Il re degli Elfi aveva ricevuto notizie dai suoi messaggeri personali e dagli uccelli che amavano la sua gente, e sapeva già molto di quanto era successo. Veramente enorme era l'emozione fra tutte le creature alate che dimoravano sull'orlo della Desolazione del Drago. L'aria era piena di stormi volteggianti, e i loro messaggeri più veloci volavano di qua e di là per i cieli. Ai margini della foresta si bisbigliava, gridava, cinguettava. Anche molto al di là di Bosco Atro si diffuse la notizia: «Smog è morto!». Le foglie fremettero e orecchie stupefatte si rizzarono. Perfino prima che il re degli Elfi si fosse messo in cammino, la notizia era arrivata a Occidente fino ai boschi di pini delle Montagne Nebbiose; Beorn l'aveva udita nella sua casa di legno, e gli Orchi erano a concilio nelle loro caverne.
«Questa sarà l'ultima volta che sentiamo parlare di Thorin Scudodiquercia, temo» disse il re. «Avrebbe fatto meglio a rimanere mio ospite. È una brutta cosa, però,» egli aggiunse «che non porta bene a nessuno.» Infatti neanche lui aveva dimenticato la leggenda della ricchezza di Thror. Fu così che i messaggeri di Bard lo trovarono intento a marciare con molti soldati e arcieri; e intorno a lui si raggruppavano fitte folle, pensando che stesse nuovamente per scoppiare una guerra quale da molto tempo non se ne era vista l'uguale.
Ma udita la preghiera di Bard, il re ebbe pietà, perché era il signore di un popolo buono e gentile; sicché, cambiando direzione alla sua marcia, che all'inizio era diretta verso la Montagna, si affrettò ora giù per il fiume verso Lago Lungo. Non aveva abbastanza barche o zattere per le sue schiere, che furono quindi costrette a marciare, avanzando perciò più lentamente; ma egli mandò avanti a sé, lungo il fiume, provviste e beni in abbondanza. Tuttavia gli Elfi hanno il piede leggero, e sebbene a quei tempi non fossero molto abituati alle paludi e alle terre insidiose tra la foresta e il lago, abbastanza rapido fu il loro cammino. Solo cinque giorni dopo la morte del drago arrivarono sopra le sponde a contemplare le rovine della città. Fu dato loro un benvenuto caloroso, come ci si può immaginare, e la gente e il Governatore erano pronti a stringere qualsiasi patto per il futuro in cambio del soccorso prestato dal re elfico.

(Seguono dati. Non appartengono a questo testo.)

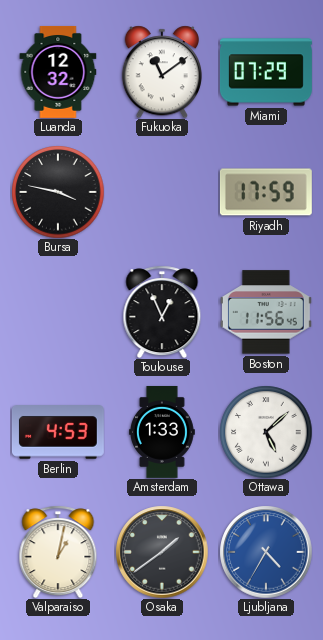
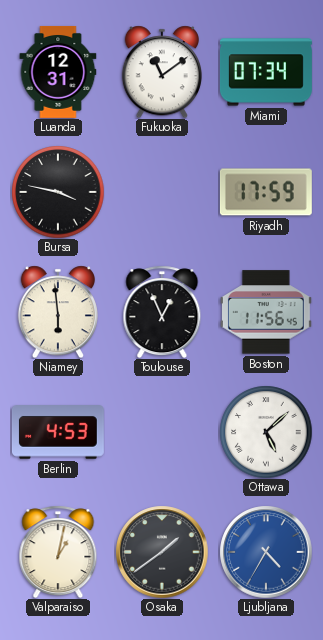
Luanda: 12:32 -> 12:31
Miami: 07:29 -> 07:34
Niamey: none -> 5:59
Amsterdam: 1:33 -> none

I loro piani furono presto fatti. Assieme alle donne e ai bambini, ai vecchi e agli ammalati, il Governatore rimase indietro; e con lui rimasero alcuni bravi artigiani e molti Elfi ingegnosi; e furono occupatissimi ad abbattere alberi, e a riunire il legname inviato giù dalla foresta. Poi disposero di far sorgere molte capanne vicino alla sponda per difendersi dall'inverno imminente; inoltre, sotto la direzione del Governatore, cominciarono a progettare una nuova città, destinata a essere perfino più bella e più grande di prima, non nello stesso posto, però. Si spostarono a Nord risalendo la sponda; sempre infatti, in seguito, ebbero terrore dell'acqua dove giaceva il drago. Non sarebbe mai più ritornato al suo letto d'oro, giaceva stecchito, freddo come la pietra, rigirato sul fondo delle acque. Per secoli, quando il tempo era bello si poté vedere il suo scheletro enorme in mezzo ai pilastri rovinati della vecchia città. Ma pochi osavano attraversare quel punto maledetto, e nessuno ardì mai di tuffarsi nell'acqua gelida per ricuperare le pietre preziose che si erano staccate dalla sua carcassa putrefatta.

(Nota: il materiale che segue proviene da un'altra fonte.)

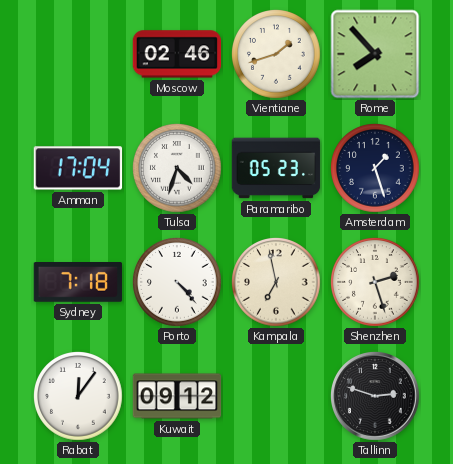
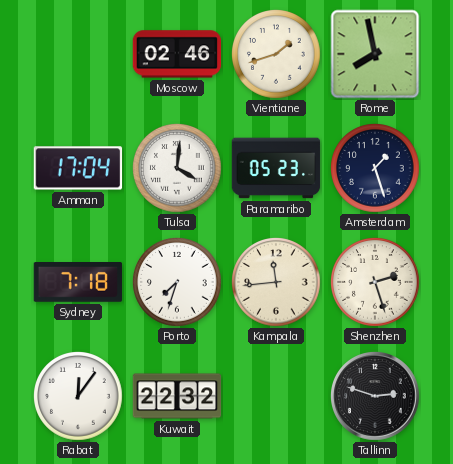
Rome: 7:53 -> 7:58
Tulsa: 4:33 -> 4:01
Porto: 4:23 -> 7:33
Kampala: 6:58 -> 11:44
Kuwait: 09:12 -> 22:32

Tutti gli uomini d'arme che erano ancora vigorosi e la maggior parte delle schiere del re degli Elfi, si prepararono a marciare a Nord verso la Montagna. Fu così che, undici giorni dopo la rovina della città, l'avanguardia delle loro schiere passò la strettoia delle rocce all'estremità del lago e giunse nelle Terre Desolate.